EXTRACTED MATERIAL |
---

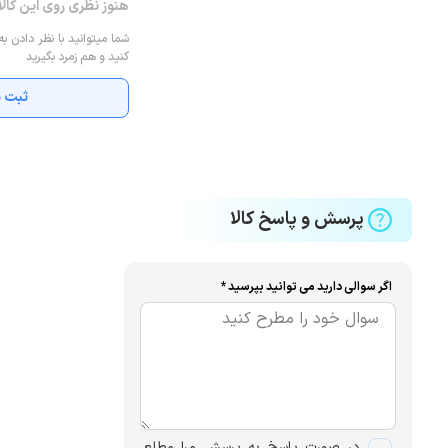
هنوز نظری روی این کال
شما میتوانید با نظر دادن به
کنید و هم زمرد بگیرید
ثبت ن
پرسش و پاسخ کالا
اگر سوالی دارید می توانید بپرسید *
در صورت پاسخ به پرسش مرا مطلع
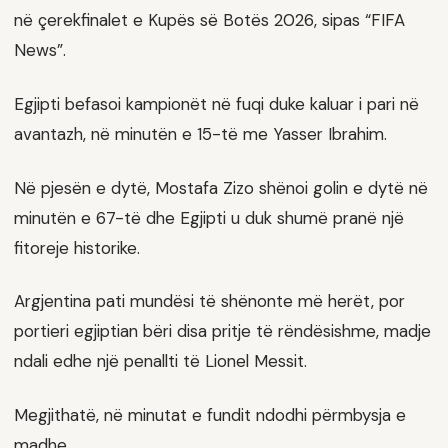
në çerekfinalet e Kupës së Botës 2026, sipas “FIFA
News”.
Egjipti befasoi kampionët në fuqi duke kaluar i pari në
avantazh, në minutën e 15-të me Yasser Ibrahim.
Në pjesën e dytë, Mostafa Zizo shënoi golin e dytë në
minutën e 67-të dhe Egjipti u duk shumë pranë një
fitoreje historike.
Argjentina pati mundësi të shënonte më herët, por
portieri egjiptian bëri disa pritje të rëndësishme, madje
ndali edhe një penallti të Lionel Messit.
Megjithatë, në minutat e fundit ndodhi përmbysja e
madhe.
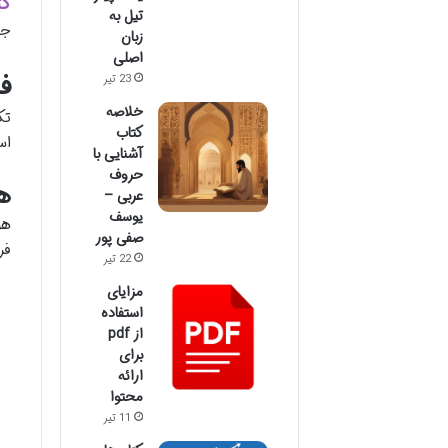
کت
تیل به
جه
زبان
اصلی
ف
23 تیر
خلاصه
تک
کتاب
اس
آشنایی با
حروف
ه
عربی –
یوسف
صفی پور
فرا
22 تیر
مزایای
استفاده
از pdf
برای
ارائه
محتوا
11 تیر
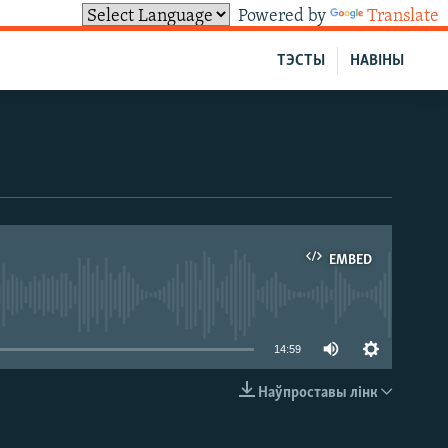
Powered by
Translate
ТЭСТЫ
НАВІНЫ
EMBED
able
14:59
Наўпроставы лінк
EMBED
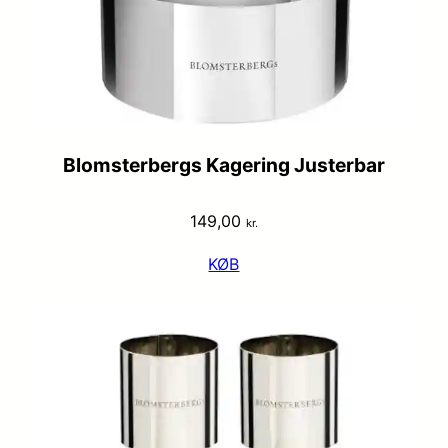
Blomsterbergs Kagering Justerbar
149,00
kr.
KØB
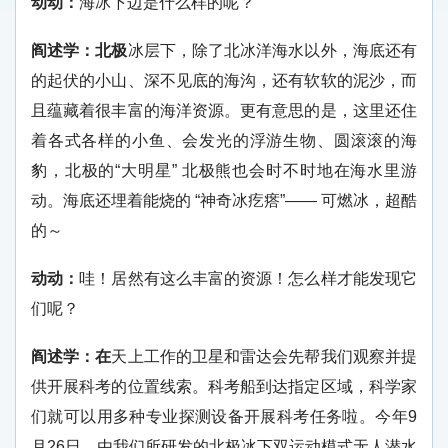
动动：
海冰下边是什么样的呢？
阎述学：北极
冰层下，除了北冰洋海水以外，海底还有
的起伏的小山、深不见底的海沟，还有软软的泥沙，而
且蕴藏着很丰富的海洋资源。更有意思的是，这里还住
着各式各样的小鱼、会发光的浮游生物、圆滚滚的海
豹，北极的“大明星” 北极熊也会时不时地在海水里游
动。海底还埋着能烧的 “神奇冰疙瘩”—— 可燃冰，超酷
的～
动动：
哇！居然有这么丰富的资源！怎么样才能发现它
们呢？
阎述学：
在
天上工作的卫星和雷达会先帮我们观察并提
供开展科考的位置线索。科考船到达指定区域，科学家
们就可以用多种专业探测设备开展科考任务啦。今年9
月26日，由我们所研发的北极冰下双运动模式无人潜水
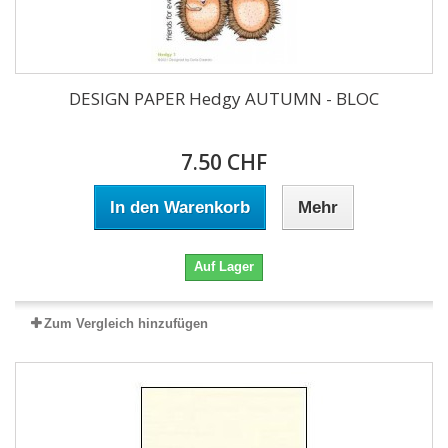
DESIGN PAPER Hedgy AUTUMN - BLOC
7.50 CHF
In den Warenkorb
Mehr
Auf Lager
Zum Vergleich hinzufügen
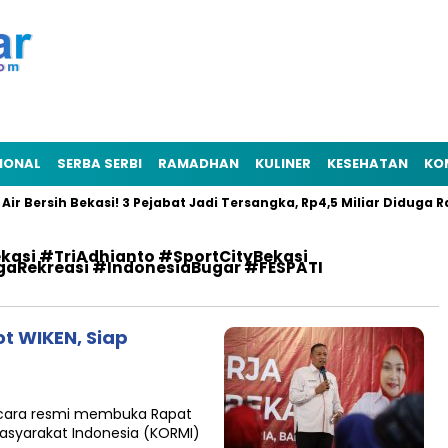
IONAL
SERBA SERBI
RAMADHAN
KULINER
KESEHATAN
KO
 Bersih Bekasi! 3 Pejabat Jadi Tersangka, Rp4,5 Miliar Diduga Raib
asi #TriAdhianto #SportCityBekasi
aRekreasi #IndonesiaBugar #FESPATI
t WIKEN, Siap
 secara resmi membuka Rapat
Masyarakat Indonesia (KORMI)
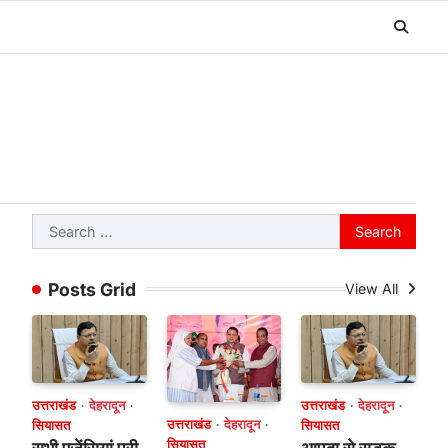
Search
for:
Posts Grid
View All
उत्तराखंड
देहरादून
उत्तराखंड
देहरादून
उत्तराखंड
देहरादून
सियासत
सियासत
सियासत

---

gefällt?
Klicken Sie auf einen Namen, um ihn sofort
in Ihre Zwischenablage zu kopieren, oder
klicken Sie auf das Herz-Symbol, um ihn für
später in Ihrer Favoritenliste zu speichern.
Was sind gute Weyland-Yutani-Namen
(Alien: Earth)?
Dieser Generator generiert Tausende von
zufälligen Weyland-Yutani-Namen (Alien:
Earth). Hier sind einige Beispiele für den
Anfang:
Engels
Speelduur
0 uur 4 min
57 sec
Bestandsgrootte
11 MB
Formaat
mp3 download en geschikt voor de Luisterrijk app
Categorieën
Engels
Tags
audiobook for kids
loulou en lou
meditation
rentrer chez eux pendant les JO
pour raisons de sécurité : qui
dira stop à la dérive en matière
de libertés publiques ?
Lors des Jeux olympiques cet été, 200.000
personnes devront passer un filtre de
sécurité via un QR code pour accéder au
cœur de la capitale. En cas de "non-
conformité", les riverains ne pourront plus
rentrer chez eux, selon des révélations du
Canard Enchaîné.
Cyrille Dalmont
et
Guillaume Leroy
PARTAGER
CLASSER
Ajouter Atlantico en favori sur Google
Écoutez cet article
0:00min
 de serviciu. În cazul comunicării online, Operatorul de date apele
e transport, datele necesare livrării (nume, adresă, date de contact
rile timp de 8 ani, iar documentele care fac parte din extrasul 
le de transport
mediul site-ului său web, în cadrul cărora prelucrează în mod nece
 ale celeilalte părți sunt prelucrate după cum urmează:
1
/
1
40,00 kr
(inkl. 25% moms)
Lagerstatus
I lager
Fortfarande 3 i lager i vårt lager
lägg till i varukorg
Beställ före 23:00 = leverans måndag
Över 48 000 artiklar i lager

---

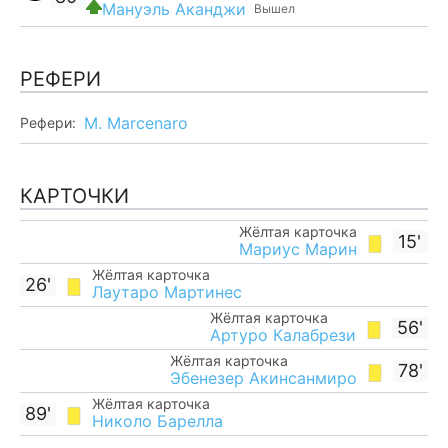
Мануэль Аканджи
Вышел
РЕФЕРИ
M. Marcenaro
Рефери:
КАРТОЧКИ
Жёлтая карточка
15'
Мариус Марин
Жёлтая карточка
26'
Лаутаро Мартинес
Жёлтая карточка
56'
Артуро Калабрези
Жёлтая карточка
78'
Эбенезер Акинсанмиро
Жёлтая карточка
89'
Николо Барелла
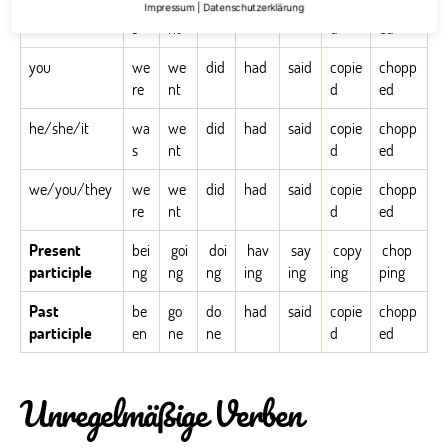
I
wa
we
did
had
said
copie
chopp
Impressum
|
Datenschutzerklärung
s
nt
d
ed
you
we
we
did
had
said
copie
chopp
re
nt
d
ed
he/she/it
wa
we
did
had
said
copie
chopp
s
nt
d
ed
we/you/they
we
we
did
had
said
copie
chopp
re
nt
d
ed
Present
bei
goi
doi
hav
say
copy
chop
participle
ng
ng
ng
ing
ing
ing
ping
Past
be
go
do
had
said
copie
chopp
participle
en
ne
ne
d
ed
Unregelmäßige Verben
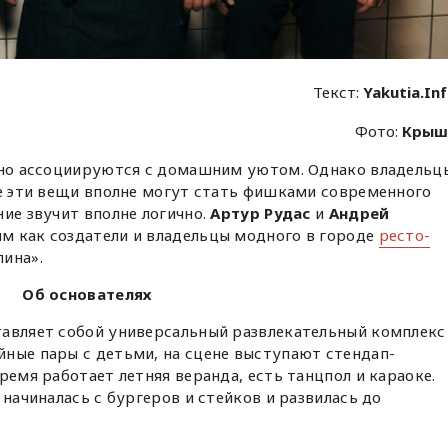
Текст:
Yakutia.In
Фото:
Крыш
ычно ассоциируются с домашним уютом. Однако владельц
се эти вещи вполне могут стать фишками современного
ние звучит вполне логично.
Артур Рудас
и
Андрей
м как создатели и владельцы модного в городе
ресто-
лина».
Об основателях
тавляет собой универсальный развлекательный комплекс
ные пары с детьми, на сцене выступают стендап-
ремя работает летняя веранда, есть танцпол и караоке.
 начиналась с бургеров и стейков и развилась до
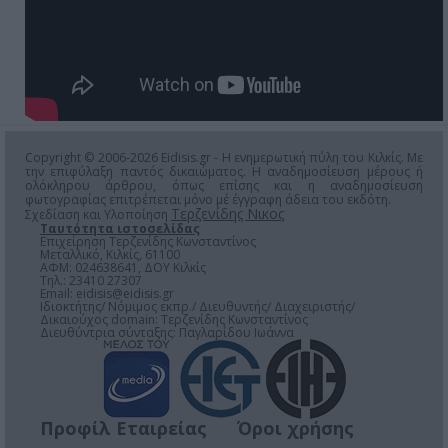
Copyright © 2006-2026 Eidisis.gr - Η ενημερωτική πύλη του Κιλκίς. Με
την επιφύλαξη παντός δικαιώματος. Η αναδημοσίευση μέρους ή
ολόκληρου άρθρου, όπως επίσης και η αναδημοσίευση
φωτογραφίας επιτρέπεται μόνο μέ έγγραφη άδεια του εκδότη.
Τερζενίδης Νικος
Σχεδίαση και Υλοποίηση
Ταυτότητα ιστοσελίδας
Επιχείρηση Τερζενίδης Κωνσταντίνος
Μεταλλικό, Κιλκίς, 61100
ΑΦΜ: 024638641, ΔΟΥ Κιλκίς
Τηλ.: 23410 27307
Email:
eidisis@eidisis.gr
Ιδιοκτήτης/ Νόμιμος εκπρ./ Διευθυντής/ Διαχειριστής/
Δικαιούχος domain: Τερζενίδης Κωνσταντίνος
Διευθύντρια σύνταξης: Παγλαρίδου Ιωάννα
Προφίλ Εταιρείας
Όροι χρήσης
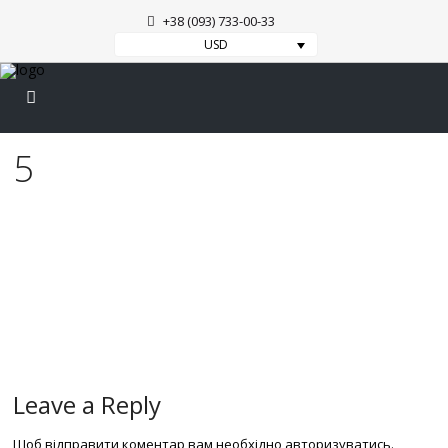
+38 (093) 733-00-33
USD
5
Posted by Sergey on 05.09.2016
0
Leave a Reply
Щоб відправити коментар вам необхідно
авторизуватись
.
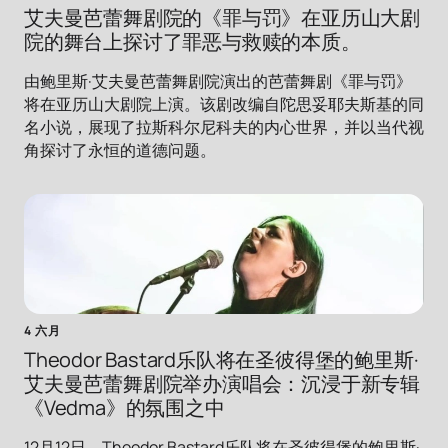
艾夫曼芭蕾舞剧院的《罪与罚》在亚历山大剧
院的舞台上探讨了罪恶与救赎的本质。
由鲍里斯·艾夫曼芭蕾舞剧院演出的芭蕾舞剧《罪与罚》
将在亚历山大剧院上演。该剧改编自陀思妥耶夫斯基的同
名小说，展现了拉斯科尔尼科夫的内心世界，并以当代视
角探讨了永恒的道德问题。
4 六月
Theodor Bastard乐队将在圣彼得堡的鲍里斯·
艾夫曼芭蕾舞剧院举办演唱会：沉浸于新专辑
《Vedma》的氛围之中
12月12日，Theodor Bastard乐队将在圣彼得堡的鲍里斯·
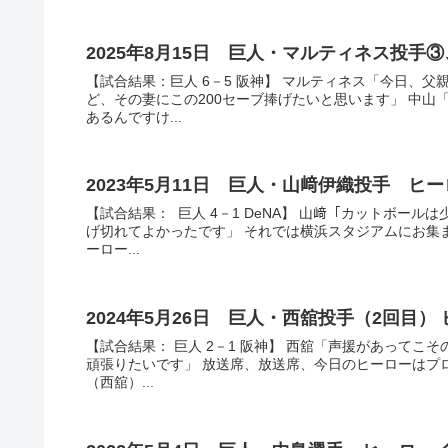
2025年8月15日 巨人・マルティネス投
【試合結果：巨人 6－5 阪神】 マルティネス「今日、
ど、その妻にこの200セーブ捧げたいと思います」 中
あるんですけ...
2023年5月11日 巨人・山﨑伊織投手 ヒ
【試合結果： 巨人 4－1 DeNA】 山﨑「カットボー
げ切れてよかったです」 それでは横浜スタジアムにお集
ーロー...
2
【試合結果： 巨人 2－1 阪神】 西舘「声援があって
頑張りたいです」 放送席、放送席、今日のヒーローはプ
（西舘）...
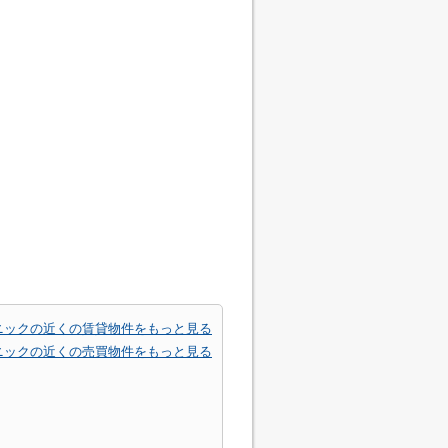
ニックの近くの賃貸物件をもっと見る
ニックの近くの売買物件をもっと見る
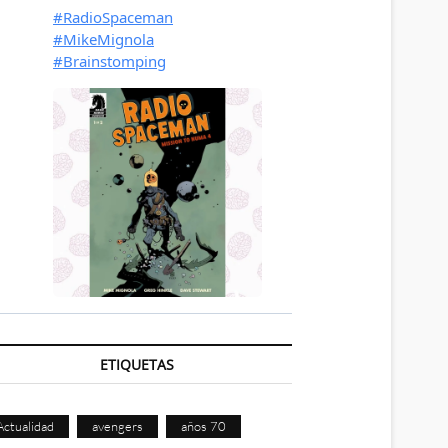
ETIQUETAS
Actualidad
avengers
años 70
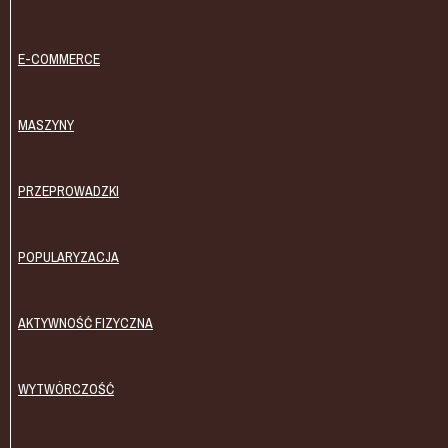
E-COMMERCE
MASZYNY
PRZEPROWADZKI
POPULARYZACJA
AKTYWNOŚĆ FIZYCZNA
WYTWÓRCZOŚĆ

---

Among the lines above, the one with "Щоб відправити коментар вам необхідно" opens the part to repeat and the one with "WYTWÓRCZOŚĆ" closes it; repeat only that part exactly, with no pictures.

WRITTEN SOLUTION |
Щоб відправити коментар вам необхідно
авторизуватись
.
艾夫曼芭蕾舞剧院的《罪与罚》在亚历山大剧
院的舞台上探讨了罪恶与救赎的本质。
由鲍里斯·艾夫曼芭蕾舞剧院演出的芭蕾舞剧《罪与罚》
将在亚历山大剧院上演。该剧改编自陀思妥耶夫斯基的同
名小说，展现了拉斯科尔尼科夫的内心世界，并以当代视
角探讨了永恒的道德问题。
4 六月
Theodor Bastard乐队将在圣彼得堡的鲍里斯·
艾夫曼芭蕾舞剧院举办演唱会：沉浸于新专辑
《Vedma》的氛围之中
12月12日，Theodor Bastard乐队将在圣彼得堡的鲍里斯·
2025年8月15日 巨人・マルティネス投
【試合結果：巨人 6－5 阪神】 マルティネス「今日、
ど、その妻にこの200セーブ捧げたいと思います」 中
あるんですけ...
2023年5月11日 巨人・山﨑伊織投手 ヒ
【試合結果： 巨人 4－1 DeNA】 山﨑「カットボー
げ切れてよかったです」 それでは横浜スタジアムにお集
ーロー...
2
【試合結果： 巨人 2－1 阪神】 西舘「声援があって
頑張りたいです」 放送席、放送席、今日のヒーローはプ
（西舘）...
ニックの近くの賃貸物件をもっと見る
ニックの近くの売買物件をもっと見る
ETIQUETAS
Actualidad
avengers
años 70
E-COMMERCE
MASZYNY
PRZEPROWADZKI
POPULARYZACJA
AKTYWNOŚĆ FIZYCZNA
WYTWÓRCZOŚĆ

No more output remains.